An Economist Magazine article describes how a Chinese research team made a discovery that had previously had researchers around the world scratching their heads:
“There are now so many of these papers, and the databases linking them are so good, that it is possible to use scientific methods to investigate the bibliome [all the mentions in research papers of known biomolecules] in its own right, just as any of the other, wetter “omes” may be investigated. Which is exactly what a group of researchers from Peking University, led by Wei Liping, have done to get at the biochemical heart of drug addiction.”
In the West with our fat defense budgets and VC funding, we’ve developed an addiction to promote projects for what will sound sexy to those who hold the purse strings. However, when you’ve not got two yuan to rub together, what you have to do is innovate. For me, a believer that “Small is Beautiful,” that means the kind of innovation that strips away at the obvious.
“What Dr Wei hoped to do was to take these fragmentary answers and patch them together to make something approaching the whole truth. And, in a paper just published in the Public Library of Science, she seems to have managed just that.”
And few biochemistry fields are as crowded with sexy research grants as Dr Wei’s:
“Dr Wei’s group looked at more than 1,000 studies of the biochemistry and genetics of drug addiction. They were interested in the four sorts of drug reckoned most addictive: alcohol, cocaine, nicotine and opiates (heroin, methadone and so on)…Dr Wei therefore ran her 396 genes through a database of all known pathways to see which involved several enzymes encoded by those genes.”

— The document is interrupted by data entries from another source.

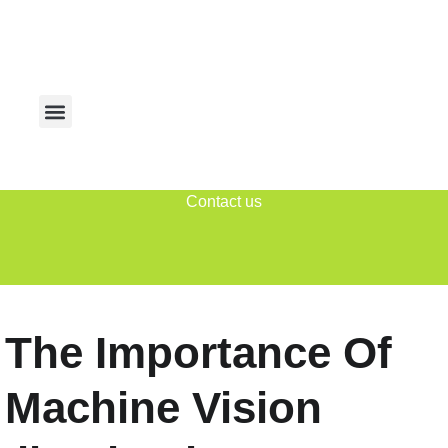
Contact us
The Importance Of
Machine Vision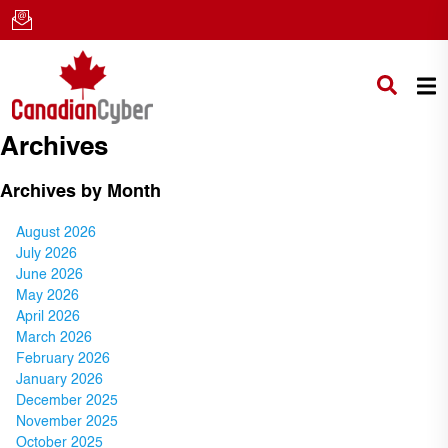
Archives
Archives by Month
August 2026
July 2026
June 2026
May 2026
April 2026
March 2026
February 2026
January 2026
December 2025
November 2025
October 2025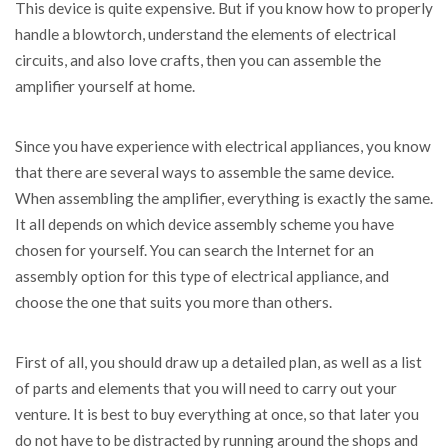
This device is quite expensive. But if you know how to properly
handle a blowtorch, understand the elements of electrical
circuits, and also love crafts, then you can assemble the
amplifier yourself at home.
Since you have experience with electrical appliances, you know
that there are several ways to assemble the same device.
When assembling the amplifier, everything is exactly the same.
It all depends on which device assembly scheme you have
chosen for yourself. You can search the Internet for an
assembly option for this type of electrical appliance, and
choose the one that suits you more than others.
First of all, you should draw up a detailed plan, as well as a list
of parts and elements that you will need to carry out your
venture. It is best to buy everything at once, so that later you
do not have to be distracted by running around the shops and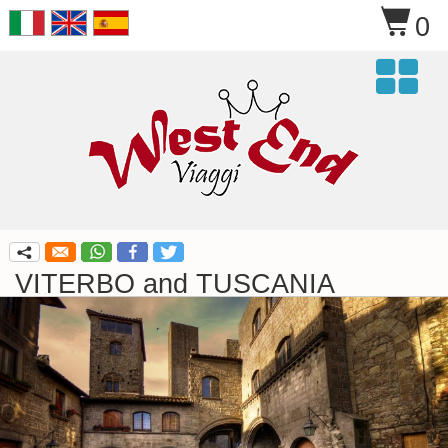
$
0

q
VITERBO and TUSCANIA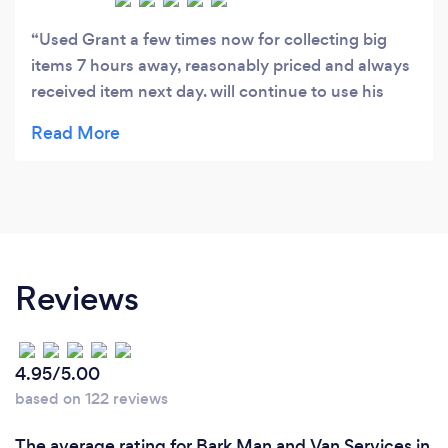
Used Grant a few times now for collecting big
items 7 hours away, reasonably priced and always
received item next day. will continue to use his
service 👌
Reviews
4.95/5.00
based on 122 reviews
The average rating for Bark Man and Van Services in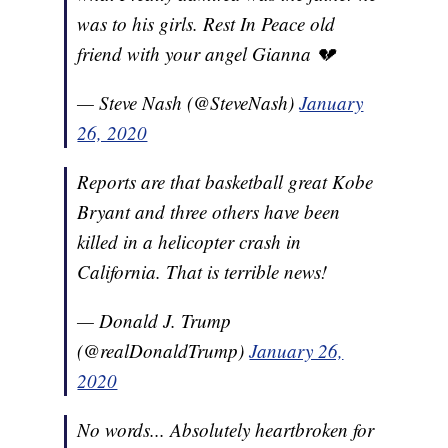
was to his girls. Rest In Peace old
friend with your angel Gianna 💔
— Steve Nash (@SteveNash)
January
26, 2020
Reports are that basketball great Kobe
Bryant and three others have been
killed in a helicopter crash in
California. That is terrible news!
— Donald J. Trump
(@realDonaldTrump)
January 26,
2020
No words... Absolutely heartbroken for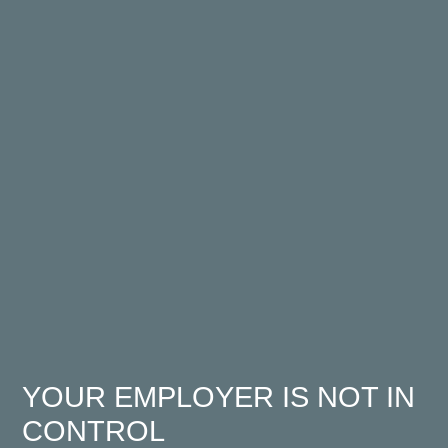
YOUR EMPLOYER IS NOT IN
CONTROL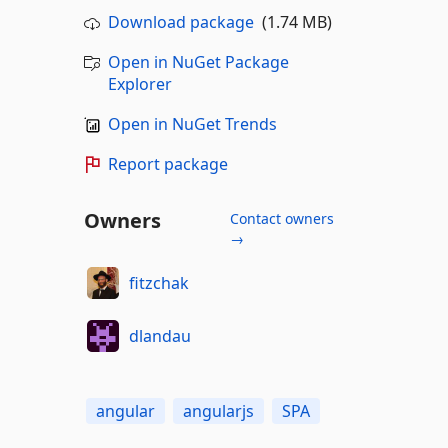
Download package
(1.74 MB)
Open in NuGet Package
Explorer
Open in NuGet Trends
Report package
Owners
Contact owners
→
fitzchak
dlandau
angular
angularjs
SPA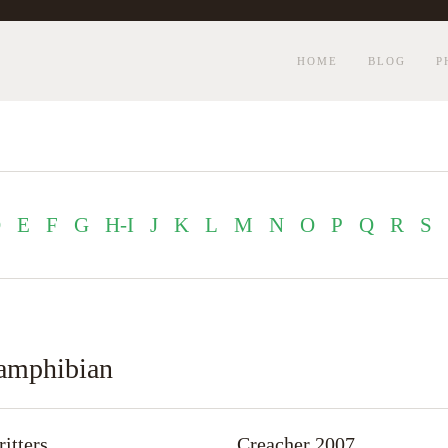
HOME
BLOG
P
D
E
F
G
H-I
J
K
L
M
N
O
P
Q
R
S
r amphibian
itters
Creacher 2007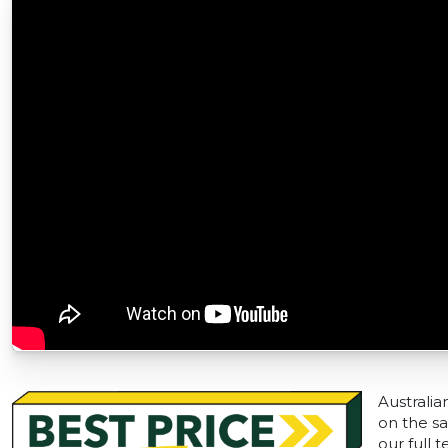
Australia
on the sa
our full 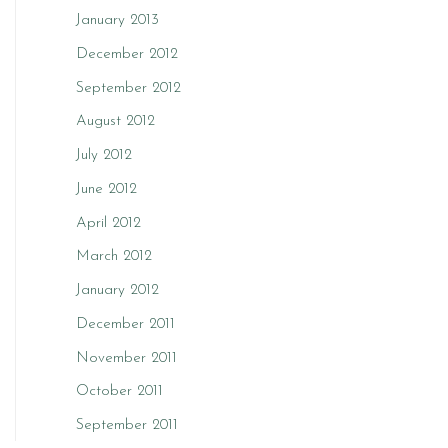
January 2013
December 2012
September 2012
August 2012
July 2012
June 2012
April 2012
March 2012
January 2012
December 2011
November 2011
October 2011
September 2011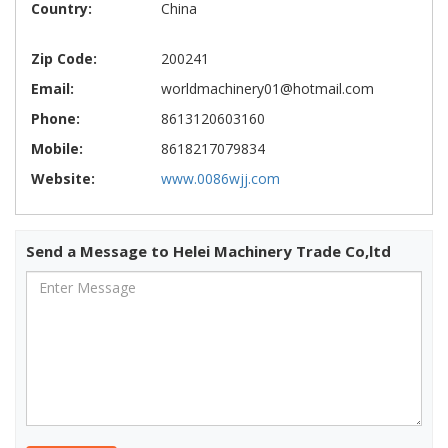
Country:
China
Zip Code:
200241
Email:
worldmachinery01@hotmail.com
Phone:
8613120603160
Mobile:
8618217079834
Website:
www.0086wjj.com
Send a Message to Helei Machinery Trade Co,ltd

I must say, I haven’t been this excited about a scientific insight since reading Steven Hawking’s paper on the activity at the event horizons of black holes back in ‘76. But it’s not so much the discovery that titillates me as the way it was gone about: a kind of liposuction of the fat of Big Science to reveal the realities that lay between the folds of our understanding. In this, because of extreme constraints that include facilities, budgets, and labs with proper equipment in which to train from early on in one’s career, China may contribute insights in ways we in the West had considered beneath us – cock-eyed as some of those approaches might seem at the outset.
“None of this, of course, directly helps the addict, though it reinforces the message that it is better not to start taking these drugs in the first place. But working out how the addiction machine operates may point those looking for therapies in the right direction. And this study also shows that the old cry ‘more research is necessary’ is not always true. Sometimes all you need to do is look at what you already have in a different way.”